# Tiels in public = super annoying attention



## Dressagebird (Feb 3, 2016)

Bit of a rant I guess. My little 6month old baby boy tiel is diaper Harness trained and sits on my shoulder when out and about, (only in places where I'm sure he won't be frightened)). 

So far we've been on the bus, on the ferries, to the busy markets to buy veggies a lot, to the bottle shop (my bad, long week), once sneakily into the supermarket when I needed to buy a battery quickly. And he's already starred in a scene in a short film that I was in. In the car he prefers to be on the seat than on me, but never any problems at all. 

The only thing that annoys me is people. People shoving their iPhones in my face is very irritating for me. I've had a few lovely conversations with bird owners because of him being there on my shoulder, but I think randomly videoing someone is very rude. I would never dream of jamming a camera in someone's face because they were holding a cute dog.

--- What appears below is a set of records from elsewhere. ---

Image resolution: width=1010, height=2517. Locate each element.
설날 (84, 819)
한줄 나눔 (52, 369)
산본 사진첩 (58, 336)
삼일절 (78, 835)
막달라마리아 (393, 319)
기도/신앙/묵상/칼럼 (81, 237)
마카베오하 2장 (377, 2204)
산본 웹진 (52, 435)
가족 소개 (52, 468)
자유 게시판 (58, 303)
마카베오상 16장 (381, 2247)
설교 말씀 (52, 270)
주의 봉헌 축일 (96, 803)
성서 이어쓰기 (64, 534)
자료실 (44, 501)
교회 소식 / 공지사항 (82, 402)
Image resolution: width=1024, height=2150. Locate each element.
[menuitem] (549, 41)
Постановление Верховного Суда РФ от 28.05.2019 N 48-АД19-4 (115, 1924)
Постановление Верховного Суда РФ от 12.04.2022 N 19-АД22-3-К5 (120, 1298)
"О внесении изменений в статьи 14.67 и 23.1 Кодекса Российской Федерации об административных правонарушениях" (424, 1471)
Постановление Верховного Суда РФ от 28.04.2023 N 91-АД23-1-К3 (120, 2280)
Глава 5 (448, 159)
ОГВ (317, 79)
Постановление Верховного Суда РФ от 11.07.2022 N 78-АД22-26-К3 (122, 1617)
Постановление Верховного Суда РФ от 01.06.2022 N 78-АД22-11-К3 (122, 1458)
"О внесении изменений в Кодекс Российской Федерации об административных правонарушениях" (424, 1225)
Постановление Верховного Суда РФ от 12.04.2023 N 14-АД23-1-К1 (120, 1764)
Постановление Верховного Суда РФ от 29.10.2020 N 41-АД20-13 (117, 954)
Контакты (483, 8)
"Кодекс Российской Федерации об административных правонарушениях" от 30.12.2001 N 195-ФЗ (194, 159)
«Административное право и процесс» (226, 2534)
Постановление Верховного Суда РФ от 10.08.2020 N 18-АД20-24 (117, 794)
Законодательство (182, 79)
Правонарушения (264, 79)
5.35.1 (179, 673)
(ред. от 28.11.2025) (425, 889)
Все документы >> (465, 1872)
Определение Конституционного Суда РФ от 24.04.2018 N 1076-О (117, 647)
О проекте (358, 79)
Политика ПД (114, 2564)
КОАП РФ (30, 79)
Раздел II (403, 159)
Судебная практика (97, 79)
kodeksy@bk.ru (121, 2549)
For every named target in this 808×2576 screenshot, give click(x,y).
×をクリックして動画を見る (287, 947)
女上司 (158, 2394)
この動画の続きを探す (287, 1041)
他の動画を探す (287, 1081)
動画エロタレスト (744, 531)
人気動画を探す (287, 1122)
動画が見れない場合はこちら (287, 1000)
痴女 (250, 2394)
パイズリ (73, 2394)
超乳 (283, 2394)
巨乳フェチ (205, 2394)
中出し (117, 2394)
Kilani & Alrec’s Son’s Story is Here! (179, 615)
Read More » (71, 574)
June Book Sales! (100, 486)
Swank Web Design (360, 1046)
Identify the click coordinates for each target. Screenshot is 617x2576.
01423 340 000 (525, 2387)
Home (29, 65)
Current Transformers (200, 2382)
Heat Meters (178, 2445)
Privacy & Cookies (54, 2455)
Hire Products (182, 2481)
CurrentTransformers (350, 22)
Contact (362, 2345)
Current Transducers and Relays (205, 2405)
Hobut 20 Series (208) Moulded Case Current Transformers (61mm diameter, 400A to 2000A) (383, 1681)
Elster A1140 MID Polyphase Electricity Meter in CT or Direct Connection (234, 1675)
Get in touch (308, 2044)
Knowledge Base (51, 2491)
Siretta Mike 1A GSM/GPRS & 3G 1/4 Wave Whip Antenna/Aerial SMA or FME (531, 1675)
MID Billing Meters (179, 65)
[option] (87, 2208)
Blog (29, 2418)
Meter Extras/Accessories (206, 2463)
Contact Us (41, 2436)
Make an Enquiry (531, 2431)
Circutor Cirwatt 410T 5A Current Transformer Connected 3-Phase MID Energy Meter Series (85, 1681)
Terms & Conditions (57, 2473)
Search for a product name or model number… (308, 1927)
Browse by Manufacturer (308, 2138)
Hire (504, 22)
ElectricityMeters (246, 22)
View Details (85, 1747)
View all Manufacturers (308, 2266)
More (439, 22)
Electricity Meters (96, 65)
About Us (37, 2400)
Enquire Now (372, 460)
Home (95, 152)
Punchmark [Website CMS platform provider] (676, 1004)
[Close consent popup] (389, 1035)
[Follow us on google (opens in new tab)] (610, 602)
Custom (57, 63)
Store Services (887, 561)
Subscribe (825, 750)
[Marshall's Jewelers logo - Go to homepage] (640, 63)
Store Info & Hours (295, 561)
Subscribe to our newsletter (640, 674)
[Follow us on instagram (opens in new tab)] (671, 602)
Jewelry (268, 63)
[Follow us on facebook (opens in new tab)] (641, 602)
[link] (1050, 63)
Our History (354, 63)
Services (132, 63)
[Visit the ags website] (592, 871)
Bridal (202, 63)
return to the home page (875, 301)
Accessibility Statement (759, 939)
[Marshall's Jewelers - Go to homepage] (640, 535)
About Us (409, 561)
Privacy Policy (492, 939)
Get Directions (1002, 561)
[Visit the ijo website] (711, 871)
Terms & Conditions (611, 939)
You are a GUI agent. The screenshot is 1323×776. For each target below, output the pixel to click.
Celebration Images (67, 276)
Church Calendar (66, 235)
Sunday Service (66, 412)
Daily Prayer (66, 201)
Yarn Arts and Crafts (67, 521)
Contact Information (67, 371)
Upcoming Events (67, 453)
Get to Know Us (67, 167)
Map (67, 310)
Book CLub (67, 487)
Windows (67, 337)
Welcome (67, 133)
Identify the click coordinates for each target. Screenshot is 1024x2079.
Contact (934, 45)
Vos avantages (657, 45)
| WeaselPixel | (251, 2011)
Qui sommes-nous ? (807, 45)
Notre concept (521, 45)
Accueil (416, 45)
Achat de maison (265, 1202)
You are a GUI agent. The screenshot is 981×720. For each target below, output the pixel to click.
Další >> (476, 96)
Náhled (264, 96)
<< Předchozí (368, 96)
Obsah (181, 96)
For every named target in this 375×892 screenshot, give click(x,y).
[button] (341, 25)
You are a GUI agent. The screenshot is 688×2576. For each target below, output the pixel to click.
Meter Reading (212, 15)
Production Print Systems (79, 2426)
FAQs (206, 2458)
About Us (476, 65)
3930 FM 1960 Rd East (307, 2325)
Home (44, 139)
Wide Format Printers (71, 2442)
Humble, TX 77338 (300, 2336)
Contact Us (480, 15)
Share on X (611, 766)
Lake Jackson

If people would ask politely I would be happy to pose for a photo or even let them have a photo with him on their finger. 

Anyway, sorry for the rant, but I'm sure there's other people that have had this happen. 
I guess I'll learn to deal with it, but I don't like people treating me like I only have a bird on my shoulder because I'm desperate for attention or something. He's my bestie and he wants to be with me. 
Anyway, lots of love to all of you and your tiels. Xxxx


----------



## Janalee (Jul 25, 2012)

*'tiels in public*

I have never had Bennie out in the open as I don't have a harness for him, but I can see how that would happen. A few times I have taken him in his cage to the nature center where I work, but have pretty much stopped doing that. People always poke their fingers at him and do other annoying things. I also think it stresses him out to be around so many people when he's used to being just with me. 
I think you can expect that if you take your bird out in such public places. And i think it may be stressful to him, too. I think people should know enough to respect his personal space, but unfortunately they don't.


----------



## enigma731 (Aug 12, 2011)

Agreed. I recently drove across the country with my flock, and we had a bunch of people coming up to us at gas stations and rest stops to knock on the car windows and exclaim "omg, there's a BIRD in your car!!" To which I am always tempted to respond "OMG, how did that get there?!"


----------



## shaenne (Apr 19, 2014)

Honestly it infuriates me when people invade my personal space just because I have an animal with me. Like you can stare and coo and point all you like, but for the love of god, keep your hands to yourself! And keep your camera/phone out of my freaking face. It would be like me shouting that I love someone's top and then run over to them and start grabbing at it to feel the fabric.

The only thing I expect when I take my animals out in public is for people to have enough respect to not get in our faces, and if they can't show us that respect, I am not afraid to tell them to back off. I really hate it when people use the fact that there's an animal in public as an excuse to be invasive and rude.


----------



## TamaMoo (Jan 12, 2014)

enigma731 said:


> Agreed. I recently drove across the country with my flock, and we had a bunch of people coming up to us at gas stations and rest stops to knock on the car windows and exclaim "omg, there's a BIRD in your car!!" To which I am always tempted to respond "OMG, how did that get there?!"


That reminded me of a long forgotten memory of a friend. Someone once exclaimed to him, 'OH! You're BLACK!', to which he responded with "OH MY GOD! How did that happen? No one ever told me!", while frantically patting his arms and face. He has such a way of getting his point across without stooping to someone else's level. The guy who said it sorta slipped off, trying to be unnoticed.

I suppose having a shirt printed, front and back, asking people to get permission before taking video/photos may work. Then again, they'd probably be focused on the bird and miss the shirt. Humans can be so annoying.


----------



## Lunawolfsong (Mar 31, 2016)

I've taken Kirby to the pet store, on walks, etc, but I've never had that problem. People will sometimes point and say to their buddies, thinking I can't hear them "Is that a bird?" or "Did you see the bird on her shoulder?" etc, which I find kind of funny, but also kind of annoying that they're whispering when they think I can't hear them. So far, though, most people will ask politely if they can take pictures and ask me questions about Kirby, which is great practice for him because I work at a bird rescue and he's a little educator; I take him on events and he helps educate the public about birds. 

I agree with shaenne's approach, though. If people _were_ getting into my face, I would tell them to back the heck off and stop stressing out my bird. I would also confront people taking videos of me because it would intrude on my privacy. I don't think you should tolerate these people's behavior.


----------